Work to be completed –
Which lines belong in your copy? Those from the start of the data through the line with "خلق مشكلة طاقة", exactly as written, without any pictures.

(Records provided)

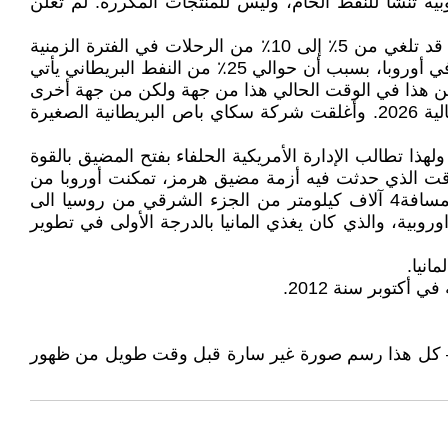
ية تنشأ للنفط الخام، وليس للمنتجات المكررة. لم تعلن
أما شركات الطيران، فهي بالفعل تستخلص النتائج وتستعد بأفضل ما تستطيع. على سبيل المثال، حذرت رايان إير من أنها قد تلغي من 5٪ إلى 10٪ من الرحلات في الفترة الزمنية
مايس/مايو- تموز/يوليو 2026. في حين وصف الرئيس التنفيذي للشركة، مايكل أوليري، المملكة المتحدة بأنها "الأكثر ضعفا" في أوروبا، بسبب أن حوالي 25٪ من النفط البريطاني يأتي
 لكن هذا في الوقت الحالي هذا من جهة ولكن من جهة أخرى
أجلت الخطوط الجوية الفرنسية معظم الرحلات في أيام الأربعاء في الوقت الحاضر إلى شهر حزيران /يونيومن السنة الحالية 2026. وأغلقت شركة سكاي باص البريطانية الصغيرة
ذا تطالب الإدارة الأمريكية الحلفاء بفتح المضيق بالقوة
وقت الذي حدثت فيه أزمة مضيق هرمز، تمكنت أوروبا من
خلق مشكلة طاقة أخرى لنفسها – مع خط أنابيب دروجبا الذي يعرف أيضا باسم خط أنابيب الصداقة الذي ينقل النفط بمسافة4 آلاف كيلومتر من الجزء الشرقي من روسيا الى
روبية، والذي كان يغذي المانيا بالدرجة الأولى في تطوير
سي – كل هذا رسم صورة غير سارة قبل وقت طويل من ظهور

(End Records provided)

Solution to the exercise –
ية تنشأ للنفط الخام، وليس للمنتجات المكررة. لم تعلن
أما شركات الطيران، فهي بالفعل تستخلص النتائج وتستعد بأفضل ما تستطيع. على سبيل المثال، حذرت رايان إير من أنها قد تلغي من 5٪ إلى 10٪ من الرحلات في الفترة الزمنية
مايس/مايو- تموز/يوليو 2026. في حين وصف الرئيس التنفيذي للشركة، مايكل أوليري، المملكة المتحدة بأنها "الأكثر ضعفا" في أوروبا، بسبب أن حوالي 25٪ من النفط البريطاني يأتي
 لكن هذا في الوقت الحالي هذا من جهة ولكن من جهة أخرى
أجلت الخطوط الجوية الفرنسية معظم الرحلات في أيام الأربعاء في الوقت الحاضر إلى شهر حزيران /يونيومن السنة الحالية 2026. وأغلقت شركة سكاي باص البريطانية الصغيرة
ذا تطالب الإدارة الأمريكية الحلفاء بفتح المضيق بالقوة
وقت الذي حدثت فيه أزمة مضيق هرمز، تمكنت أوروبا من
خلق مشكلة طاقة أخرى لنفسها – مع خط أنابيب دروجبا الذي يعرف أيضا باسم خط أنابيب الصداقة الذي ينقل النفط بمسافة4 آلاف كيلومتر من الجزء الشرقي من روسيا الى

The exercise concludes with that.